[About this task]: Leave the images out, and otherwise write out each entry exactly.

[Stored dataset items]
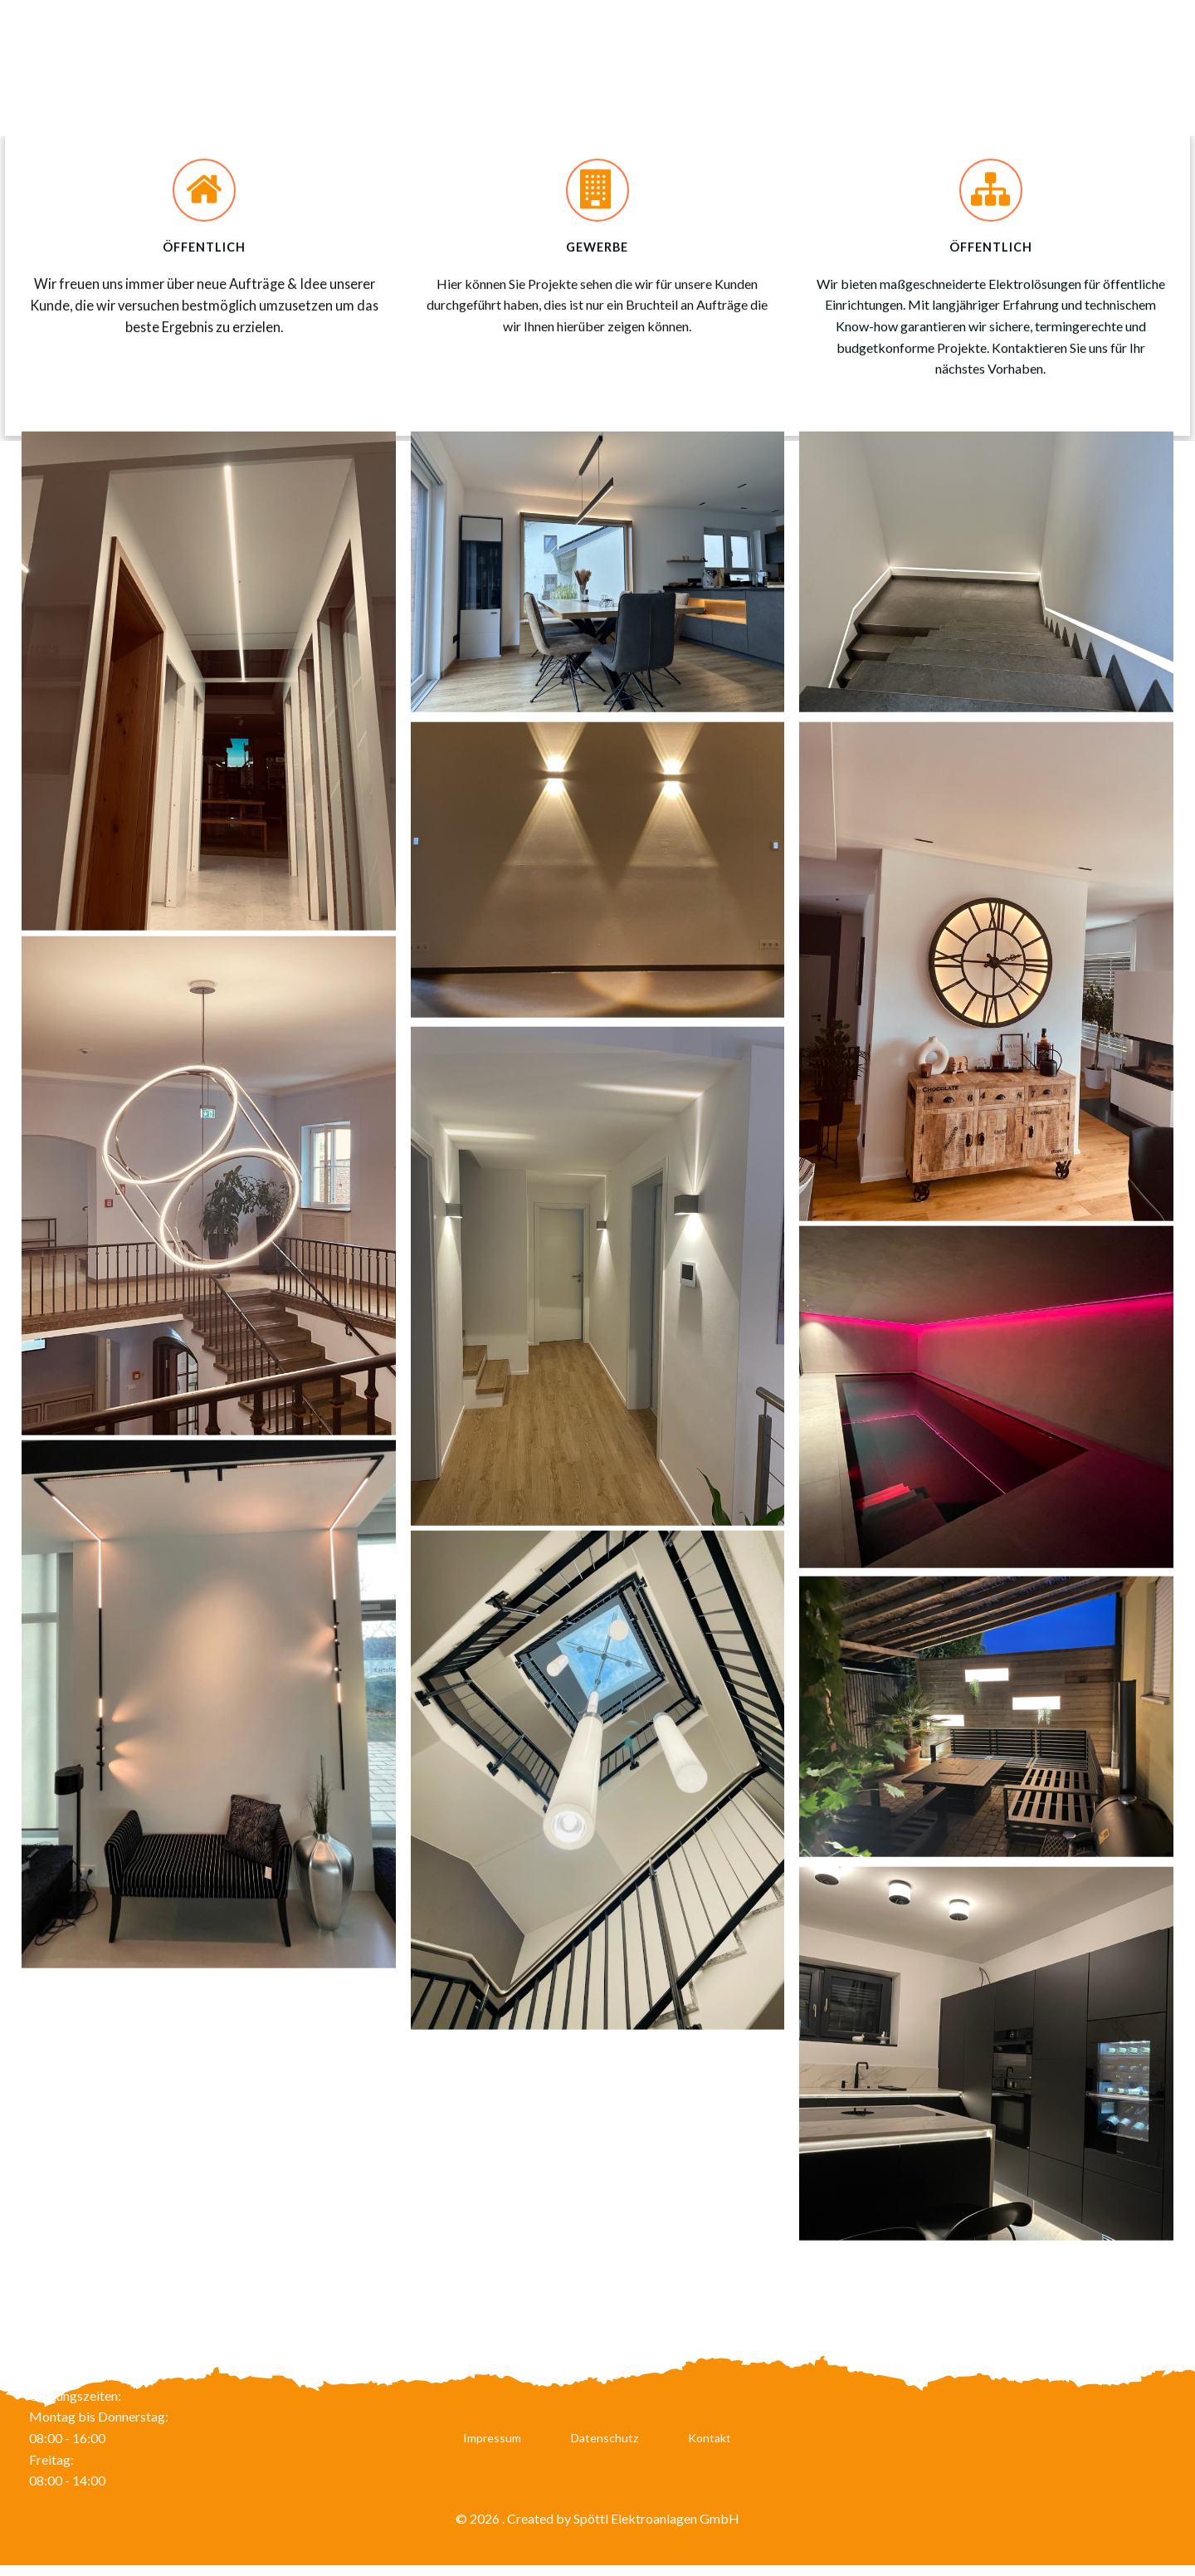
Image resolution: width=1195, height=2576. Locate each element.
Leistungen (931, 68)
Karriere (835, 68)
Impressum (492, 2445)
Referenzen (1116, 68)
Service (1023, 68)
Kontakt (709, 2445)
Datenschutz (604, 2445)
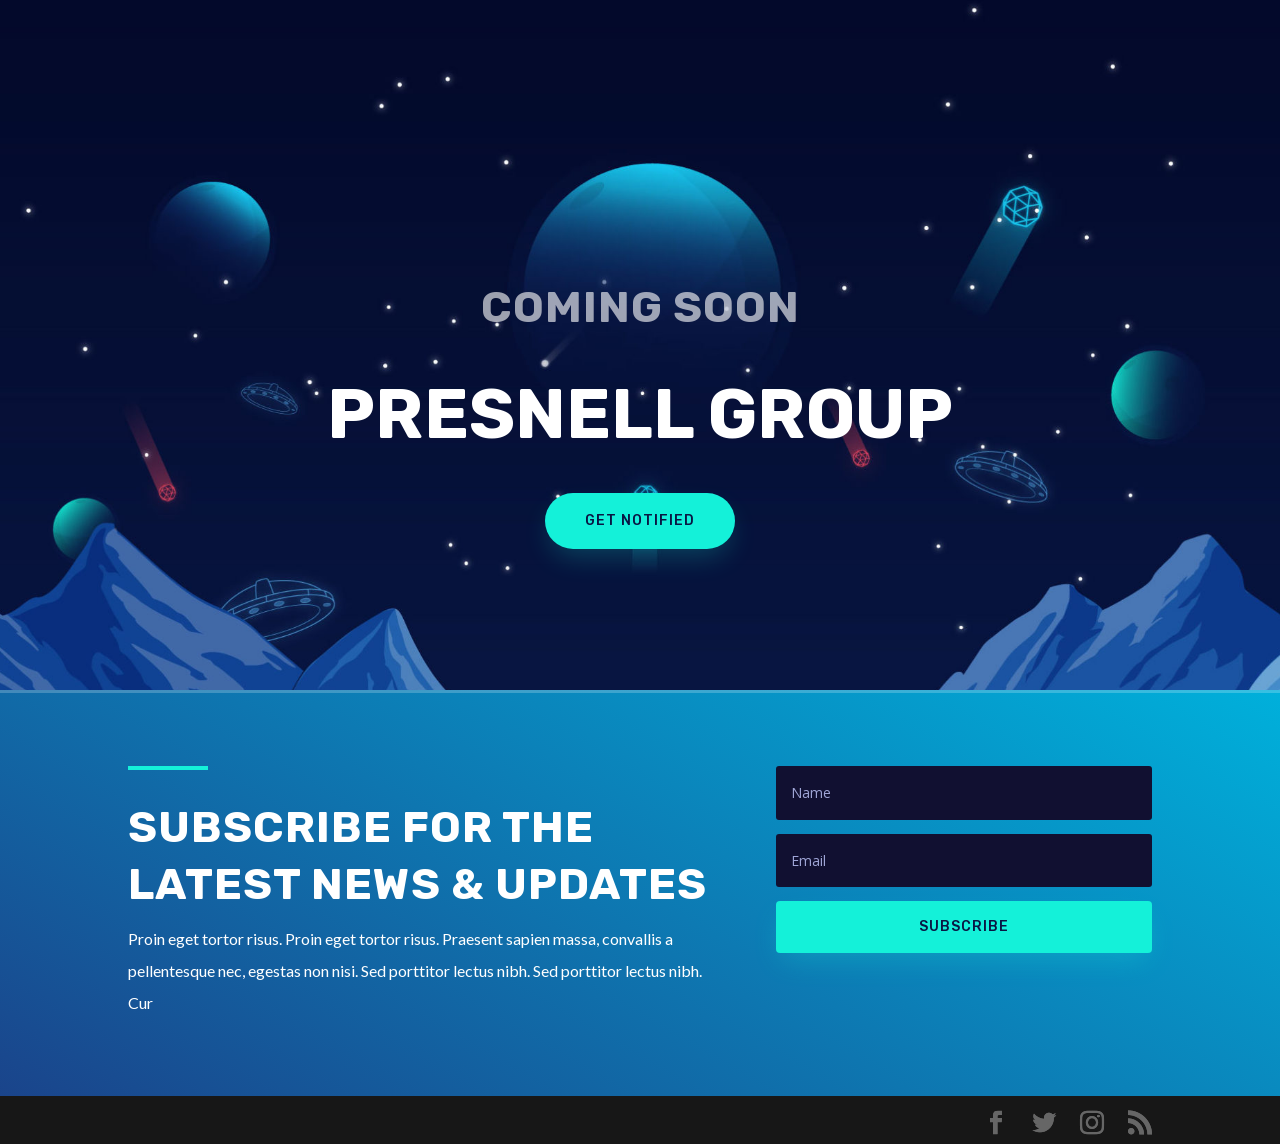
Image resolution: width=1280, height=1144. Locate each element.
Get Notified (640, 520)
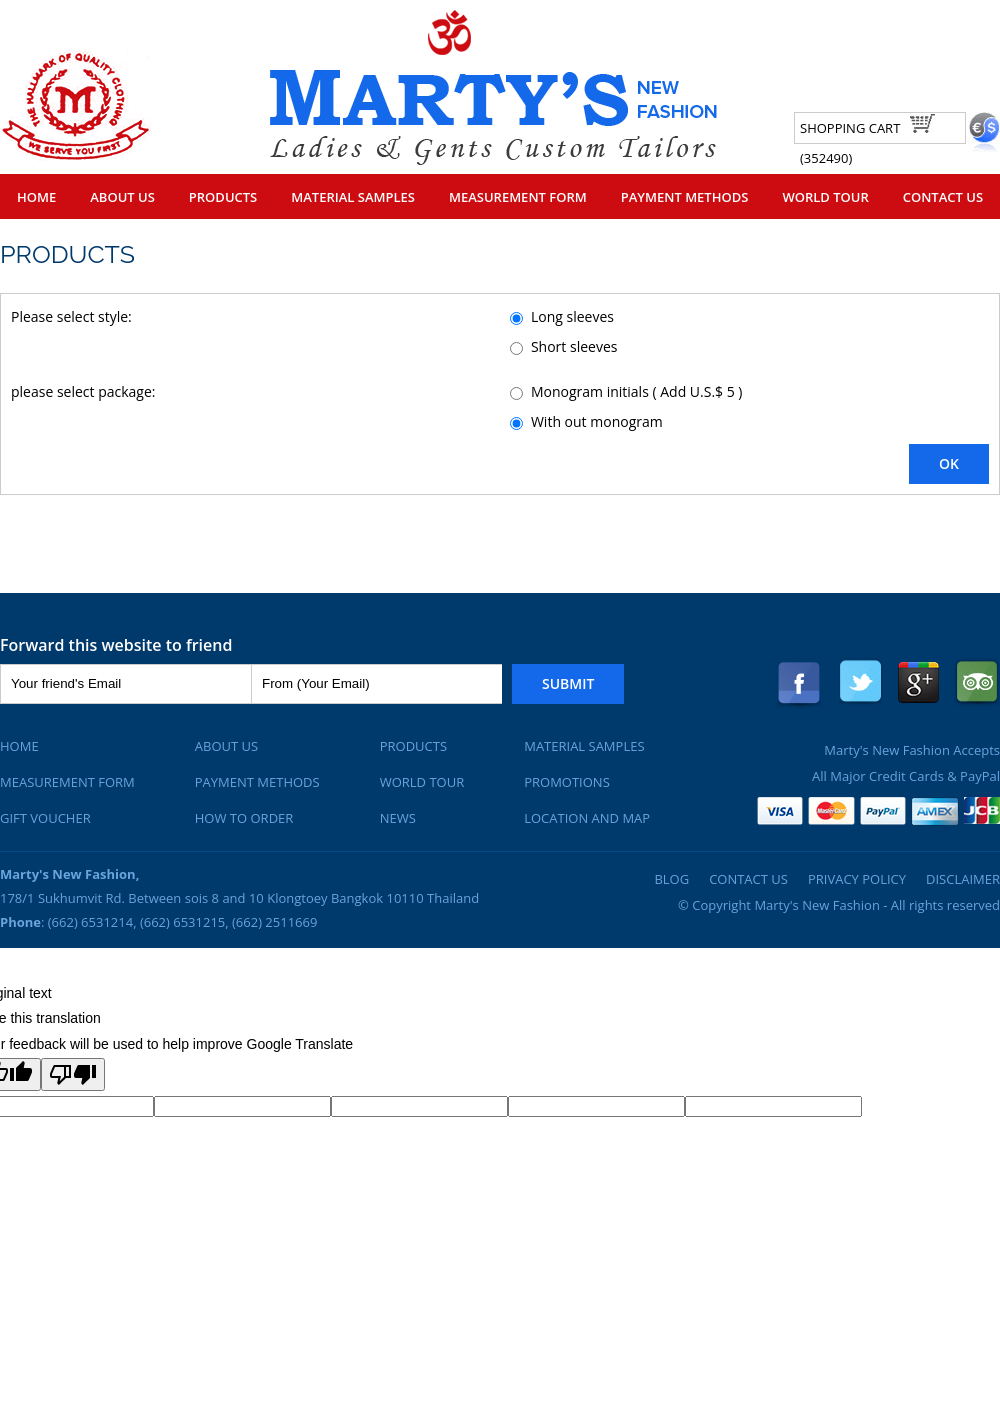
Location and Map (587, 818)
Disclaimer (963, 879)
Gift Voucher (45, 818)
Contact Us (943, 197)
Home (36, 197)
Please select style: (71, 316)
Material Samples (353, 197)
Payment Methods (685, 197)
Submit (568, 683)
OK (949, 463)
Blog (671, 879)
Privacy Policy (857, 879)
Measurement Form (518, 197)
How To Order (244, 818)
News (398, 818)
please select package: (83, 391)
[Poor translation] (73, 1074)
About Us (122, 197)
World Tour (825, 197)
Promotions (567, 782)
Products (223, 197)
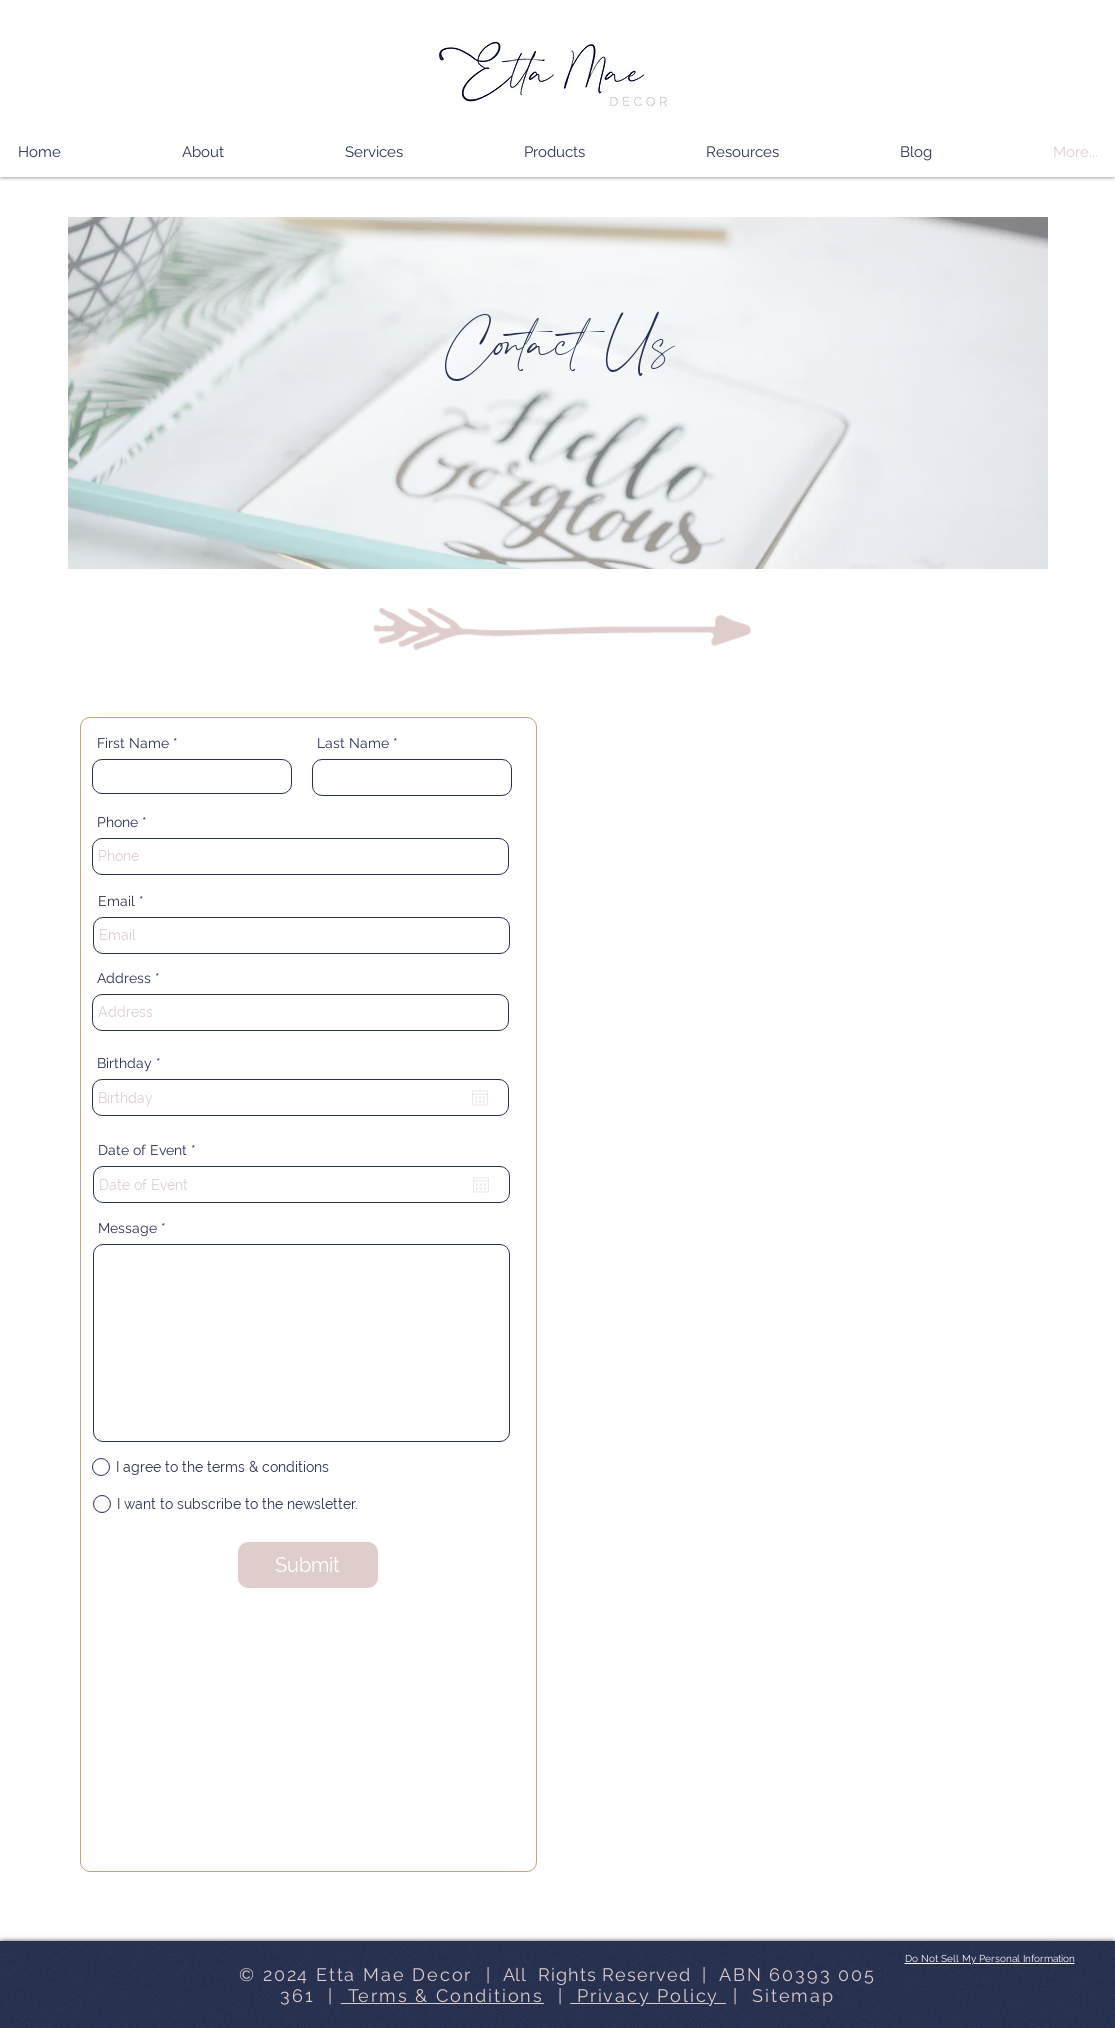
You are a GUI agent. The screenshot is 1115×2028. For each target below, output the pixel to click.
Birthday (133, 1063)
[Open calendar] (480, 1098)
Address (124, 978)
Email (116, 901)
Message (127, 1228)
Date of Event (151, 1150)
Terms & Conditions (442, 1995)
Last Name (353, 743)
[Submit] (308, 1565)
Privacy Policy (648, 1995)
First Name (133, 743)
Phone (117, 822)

[Response below]:
Image resolution: width=1195, height=2576. Locate each element.
Leistungen (931, 68)
Karriere (835, 68)
Impressum (492, 2445)
Referenzen (1116, 68)
Service (1023, 68)
Kontakt (709, 2445)
Datenschutz (604, 2445)
Image resolution: width=1280, height=1144. Locate each element.
Get Notified (640, 520)
Location and Map (587, 818)
Disclaimer (963, 879)
Gift Voucher (45, 818)
Contact Us (943, 197)
Home (36, 197)
Please select style: (71, 316)
Material Samples (353, 197)
Payment Methods (685, 197)
Submit (568, 683)
OK (949, 463)
Blog (671, 879)
Privacy Policy (857, 879)
Measurement Form (518, 197)
How To Order (244, 818)
News (398, 818)
please select package: (83, 391)
[Poor translation] (73, 1074)
About Us (122, 197)
World Tour (825, 197)
Promotions (567, 782)
Products (223, 197)
You are a GUI agent. The screenshot is 1115×2028. For each target below, output the pixel to click.
Birthday (133, 1063)
[Open calendar] (480, 1098)
Address (124, 978)
Email (116, 901)
Message (127, 1228)
Date of Event (151, 1150)
Terms & Conditions (442, 1995)
Last Name (353, 743)
[Submit] (308, 1565)
Privacy Policy (648, 1995)
First Name (133, 743)
Phone (117, 822)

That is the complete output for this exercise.